Moreover, ben = I and -um = am (not exactly, but as close as it gets). So, don't confuse the pronoun with the personal suffix. 

You can say _*Ben *iyiyim_ (=I am well), even though you will mostly hear _iyiyim_, with no pronoun. In general, in languages where the suffix shows who is the subject of the clause, the pronoun is not used unless there is a need to stress who is actually doing the action described by the verb.


----------



## julyAnna

Thank you so much ateaofimdomar, volcano and alparslan, you are so kind helping me


----------



## julyAnna

Finally, I got it , thank you


----------



## Volcano

*Anytime...*


----------



## saktas

In fact, it is not *"um",*
the correct one is *"yorum" *is used with *"Ben".*

Let me tell you this with an example.

This is a suffix when someone want to use *"Present Continuous Tense"* in Turkish. 

My example is *"gelmek", *means *"to come".*

To make it in *"Present Continuous Tense" *in Turkish, you need to take the root of the verb. The root of "*gelmek"* is *"gel-"*

*Ben *gel-i-*yorum *(I am coming)
*Sen *gel-i-*yorsun *(You are coming)
*O *gel-i-*yor *(He/She/it is coming)
*Biz *gel-i-*yoruz *(We are coming)
*Siz *gel-i-*yorsunuz *(You are coming)
*Onlar *gel-i-*yorlar *(They are coming)

This is the simple way, I can explain it to you.

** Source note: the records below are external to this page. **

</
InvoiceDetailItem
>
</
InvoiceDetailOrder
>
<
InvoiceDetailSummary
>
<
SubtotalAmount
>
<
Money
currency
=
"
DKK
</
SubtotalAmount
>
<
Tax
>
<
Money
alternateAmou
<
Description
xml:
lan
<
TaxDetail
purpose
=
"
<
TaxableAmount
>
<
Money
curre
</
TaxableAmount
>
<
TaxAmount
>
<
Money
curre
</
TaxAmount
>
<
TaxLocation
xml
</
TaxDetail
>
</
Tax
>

You see there is a *"-i-"*
between "gel" and the "suffix". This is a unique rule that you can see only in Turkish around the other world languages. It is *"Büyük Ünlü Uyumu".*
There is no translation for that. This is another subject in Turkish. But you can use it for all verbs that every Turkish people can understand you, no problem


----------